I find it difficult to believe that namespaces alone is an issue.
We're
talking about applications that fit roughly onto an ATmega128 (128K
code
space). We have customers who have C applications that fit into
256K of code
space with no problems. There are not tens of thousands of
functions, with
thousands of modules, in these types of applications where having
namespaces
is a requirement to get the job done. For that matter, if
namespaces are
such a big deal, then AVR GCC has a C++ compiler available, and it's a
standardized language that many working programmers know.
Come on, Eric, you could at least read the few pages before sounding
off. The point of the chapter isn't that nesC provides namespaces in
the C++ sense (it doesn't). Rather, by separating the naming scopes
of callers and callees, it allows callbacks to be statically defined
without requiring either side to know about the relationship. This
prevents the need for function pointers, reduces RAM use, improves
robustness, and allows cross-call optimization.
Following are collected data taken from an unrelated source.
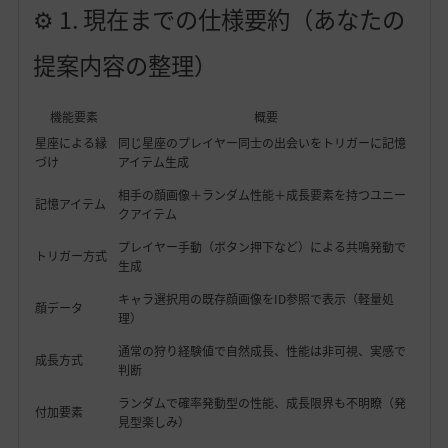
⚙️ 1. 現在までの仕様要約（あなたの
提案内容の整理）
機能要素
概要
星座による縁
同じ星座のプレイヤー同士の出会いをトリガーに記憶
づけ
アイテム生成
相手の顔画像＋ランダム性能＋成長要素を持つユニー
記憶アイテム
クアイテム
プレイヤー手動（ボタン押下など）による共鳴発動で
トリガー方式
生成
キャラ選択用の既存顔画像をID参照で表示（軽量処
顔データ
理）
通常の狩り経験値で自然成長、性能は非可視、実感で
成長方式
判断
ランダムで確率発動型の性能、成長限界も不明瞭（発
付加要素
見型楽しみ）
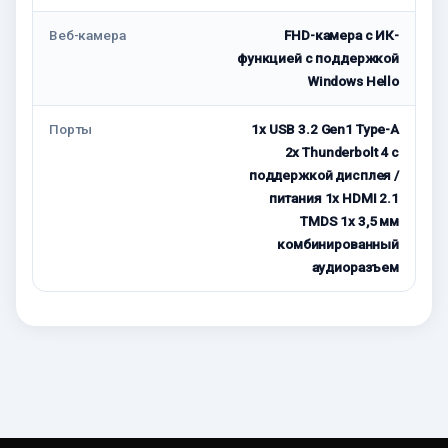
Веб-камера
FHD-камера с ИК-
функцией с поддержкой
Windows Hello
Порты
1x USB 3.2 Gen1 Type-A
2x Thunderbolt 4 с
поддержкой дисплея /
питания 1x HDMI 2.1
TMDS 1x 3,5 мм
комбинированный
аудиоразъем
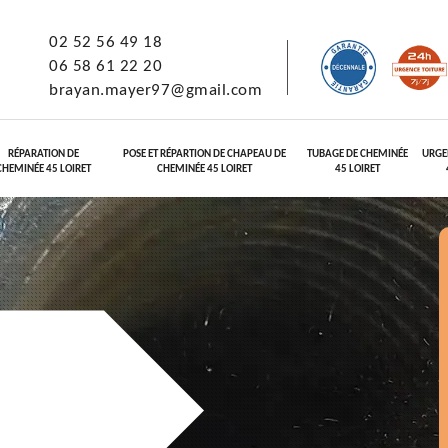
02 52 56 49 18
06 58 61 22 20
brayan.mayer97@gmail.com
RÉPARATION DE
POSE ET RÉPARTION DE CHAPEAU DE
TUBAGE DE CHEMINÉE
URGE
CHEMINÉE 45 LOIRET
CHEMINÉE 45 LOIRET
45 LOIRET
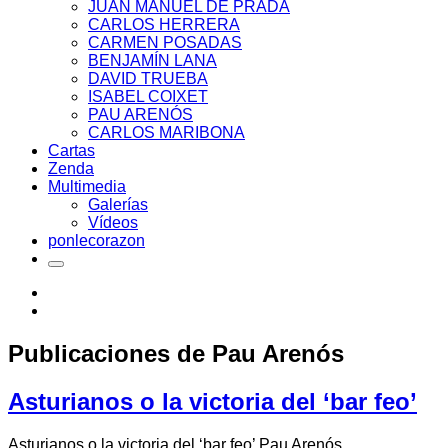
JUAN MANUEL DE PRADA
CARLOS HERRERA
CARMEN POSADAS
BENJAMÍN LANA
DAVID TRUEBA
ISABEL COIXET
PAU ARENÓS
CARLOS MARIBONA
Cartas
Zenda
Multimedia
Galerías
Vídeos
ponlecorazon
Publicaciones de
Pau Arenós
Asturianos o la victoria del ‘bar feo’
Asturianos o la victoria del ‘bar feo’ Pau Arenós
It also makes system
composition easier. Furthermore, compile-time functions enable
precise RAM provisioning and full state encapsulation through
function parameters nesC can insert at compile-time. Finally, nesC
automatically detects data races by explicitly understanding the
difference between main() and interrupt contexts.
If one is interested in improving the robustness, maintenance, and
extensibility then I would also suggest looking into the AVR GCC Ada
compiler, again a standardized language.
I just fail to see how anyone intends to capture engineering
mindshare for
the NesC language beyond academic interest. Which means that TinyOS
will
always be relegated to such a sphere as well.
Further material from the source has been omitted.